CeVD‐related functional connectome phenotype and plasma p‐tau181 contribute additively to baseline and longitudinal changes in cognitive and behavioral performance. A–D, Bar plots indicate T statistic values for the effects of (A) connectome score, (B) connectome score × time, (C) p‐tau181, and (D) p‐tau181 × time on cognitive and behavioral scores. * indicates significant baseline effects (FDR‐adjusted P < 0.05) while ^# indicates significant longitudinal effects (FDR‐adjusted P < 0.05). Additive, but not synergistic, effects of connectome score and plasma p‐tau181 on baseline and longitudinal changes in cognitive and behavioral performance were observed. Higher connectome scores were associated with widespread lower baseline performance across most cognitive tests, as well as steeper longitudinal declines in MoCA and attention scores and steeper increases in CDR Sum of Boxes and total NPI scores. By comparison, higher p‐tau181 was associated with lower baseline scores in global cognition (MMSE, MoCA, and global) and memory (visual and verbal memory) tests, but widespread steeper longitudinal declines across all cognitive tests.
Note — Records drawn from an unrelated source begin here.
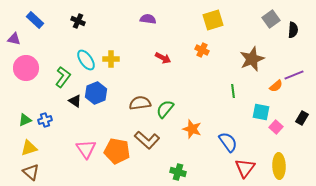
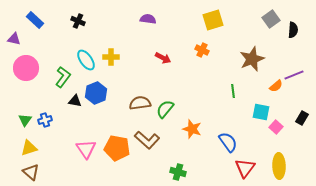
yellow cross: moved 2 px up
black triangle: rotated 24 degrees counterclockwise
green triangle: rotated 32 degrees counterclockwise
orange pentagon: moved 3 px up
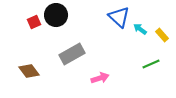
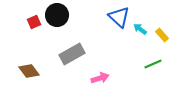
black circle: moved 1 px right
green line: moved 2 px right
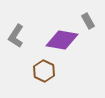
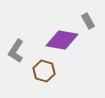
gray L-shape: moved 15 px down
brown hexagon: rotated 10 degrees counterclockwise
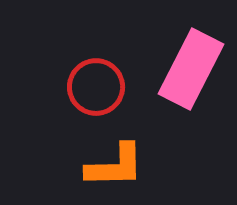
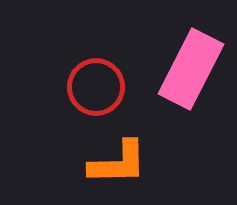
orange L-shape: moved 3 px right, 3 px up
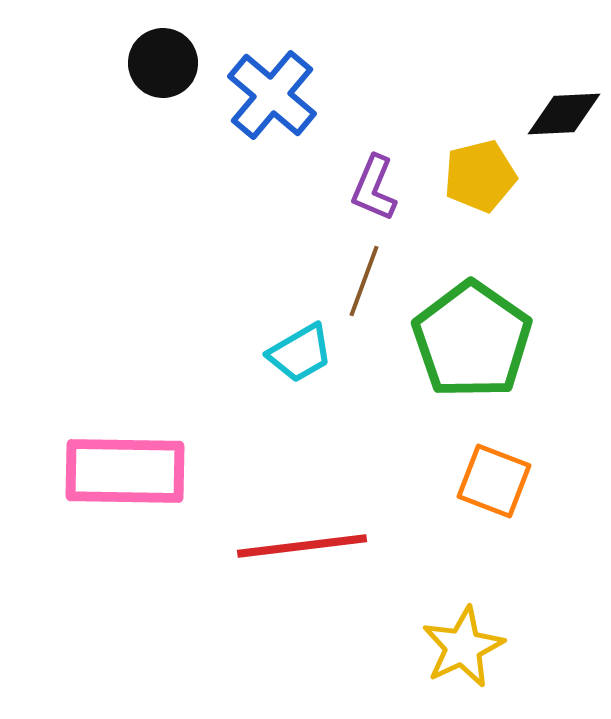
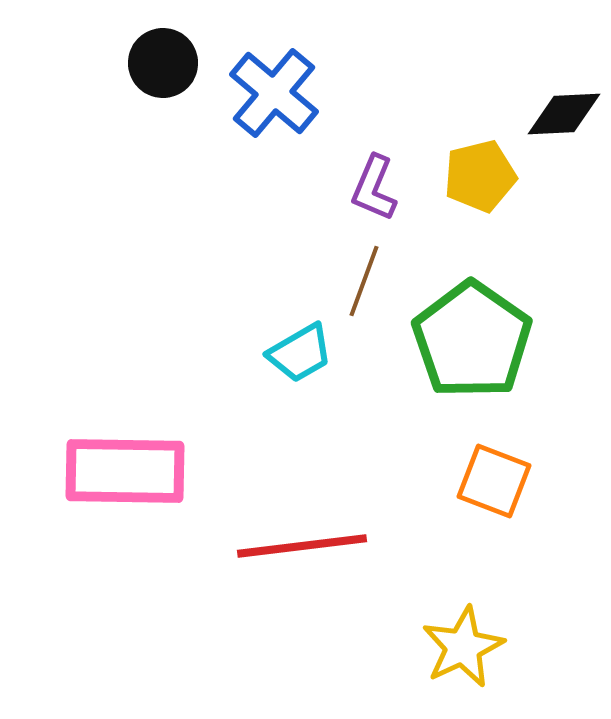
blue cross: moved 2 px right, 2 px up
E—F, The additive effects of connectome score and p‐tau181 are further illustrated by representative line plots (bands indicate 95% confidence intervals) depicting (E) significant connectome score (FDR‐adjusted P < 0.05; indicated by *) but non‐significant connectome score × time effects on visuomotor score, and (F) significant p‐tau181 (FDR‐adjusted P < 0.05; indicated by *) and p‐tau181 × time effects (FDR‐adjusted P < 0.05; indicated by ^#) on verbal memory score. CDR, Clinical Dementia Rating; CeVD, cerebrovascular disease; FC, functional connectivity; FDR, false discovery rate; MMSE, Mini‐Mental State Examination; MoCA, Montreal Cognitive Assessment; NPI, Neuropsychiatric Inventory; p‐tau, phosphorylated tau.